Now, no-one really doubts that cases with lack of motivation obtain but Internalists have ready answers for these purported counterexamples. The standard line is to contend that motivation fails in such cases simply because, despite appearances, the agent was not really making a moral judgement at all. Therefore, the case is no counter-example. On one account, Hare argues that when Amoralists make what seem to be moral judgements, the speech should actually be understood in an ‘inverted commas’ sense[5], where this means that instead of expressing a genuine moral judgement, the agent in question is merely reporting what moralists would judge about the situation in question. He maintains that ‘X-ing is right’ asserted by an Amoralist is actually a statement of the type ‘X-ing is what moralists judge to be right’. Such a paraphrase (on this this, or another account of what the Amoralist is doing instead of making a moral judgement) could clearly be given for every Amoralist example. In response to this sort of line on the Amoralist cases, Externalists such as David Brink complain that to paraphrase in this manner simply does not take the cases seriously enough.[6] According to Internalists, the complaint goes, it is a conceptual truth that agents who make moral judgements are appropriately motivated, and so Amoralists cannot possibly be making moral judgements. But this is not any type of truth at all, the Externalist maintains. If Amoralists use moral terms to pick out the same properties as we do, and differ only by having no motivation to act on them, they have made a moral judgement unconnected from motivation and Internalism fails.

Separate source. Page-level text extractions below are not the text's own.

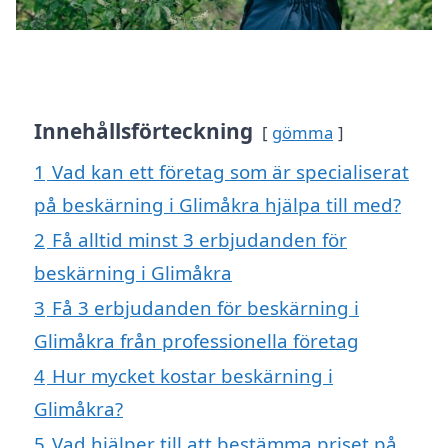
Innehållsförteckning
gömma
1
Vad kan ett företag som är specialiserat
på beskärning i Glimåkra hjälpa till med?
2
Få alltid minst 3 erbjudanden för
beskärning i Glimåkra
3
Få 3 erbjudanden för beskärning i
Glimåkra från professionella företag
4
Hur mycket kostar beskärning i
Glimåkra?
5
Vad hjälper till att bestämma priset på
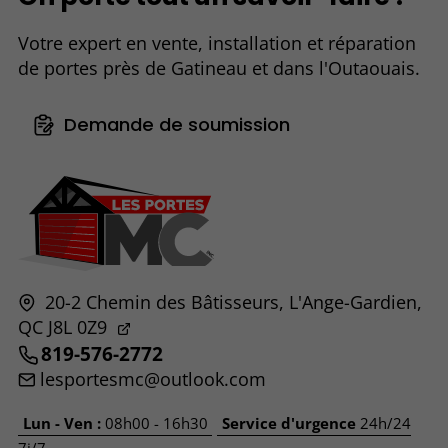
Votre expert en vente, installation et réparation
de portes près de Gatineau et dans l'Outaouais.
Demande de soumission
20-2 Chemin des Bâtisseurs,
L'Ange-Gardien,
QC
J8L 0Z9
819-576-2772
lesportesmc@outlook.com
Lun - Ven :
08h00 - 16h30
Service d'urgence
24h/24
7j/7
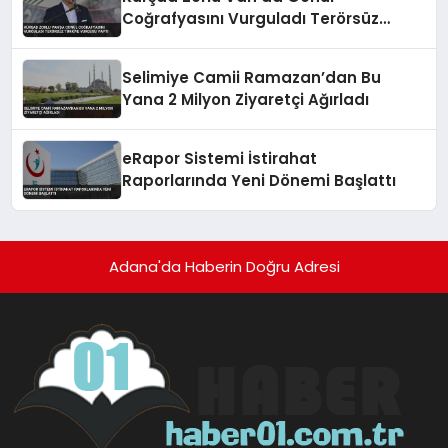
Coğrafyasını Vurguladı Terörsüz
Türkiye Vurgusu Yaptı
Selimiye Camii Ramazan’dan Bu
Yana 2 Milyon Ziyaretçi Ağırladı
eRapor Sistemi İstirahat
Raporlarında Yeni Dönemi Başlattı
Adana'da Haberin Doğru Adresi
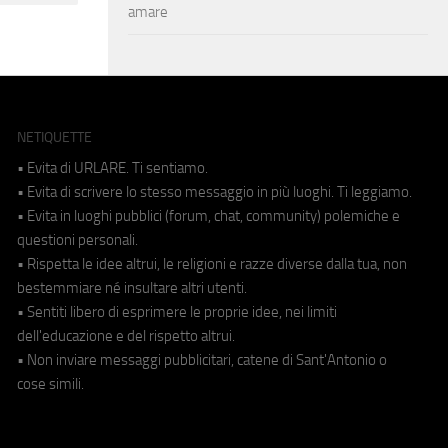
amare
NETIQUETTE
• Evita di URLARE. Ti sentiamo.
• Evita di scrivere lo stesso messaggio in più luoghi. Ti leggiamo.
• Evita in luoghi pubblici (forum, chat, community) polemiche e
questioni personali.
• Rispetta le idee altrui, le religioni e razze diverse dalla tua, non
bestemmiare né insultare altri utenti.
• Sentiti libero di esprimere le proprie idee, nei limiti
dell'educazione e del rispetto altrui.
• Non inviare messaggi pubblicitari, catene di Sant'Antonio o
cose simili.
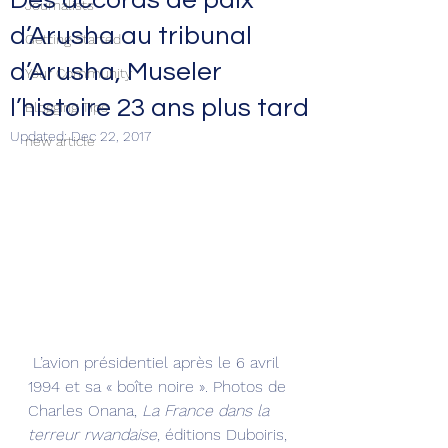
Des accords de paix
Journalists
d’Arusha au tribunal
Getting Started
d’Arusha, Museler
Your Community
l’histoire 23 ans plus tard
Blogging Tips
Updated:
Dec 22, 2017
new article
 L’avion présidentiel après le 6 avril 
1994 et sa « boîte noire ». Photos de 
Charles Onana, 
La France dans la 
terreur rwandaise
, éditions Duboiris,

Now clearly Hare’s is not the only account open to the Internalist, but at this point the debate starts to look like will be very difficult, if not impossible, to solve on non-question-begging grounds. If the issue at hand is just whether the Amoralist is a genuine possibility – and all the data we have in these cases is gained empirically in observing the behavior, speech acts etc. of the agents in question -then both the Externalist and the Internalist analyses fit.[7] The Amoralist’s observable actions can be accounted for both by the Externalist as a lack of motivation (or by other desires extinguishing moral motivation), and by the Internalist as lack of moral judgement (or by a stronger motivation overriding moral motivation). Since the same empirical facts are available to – and agreed upon by – each party, to argue in either direction based on the Amoralist, assumptions must be made as to how the data should be interpreted; assumptions about whether or not using moral terms without an appropriate link to motivation is enough for a judgement to be a moral one. But this is no good. It is no good to argue on the basis that the opposing position makes mistaken claims about what it is to make a moral judgement, because this is precisely the issue at stake here and to do so simply begs the question. The case of the Amoralist is thus a genuine philosophical stalemate. Given the same empirical data, the Externalist will always be able to claim that a moral judgement has been made and the Internalist will always be able to deny it. The data could always be interpreted to favour either party, given the necessary controversial assumptions, and as such the debate will not be resolved on these grounds. This is not to say, however, that it might not progress along other lines. Considerations such as the wider theoretical commitments or pragmatic consequences of adopting either position might be brought to bear on the issue in order to resolve it.[8]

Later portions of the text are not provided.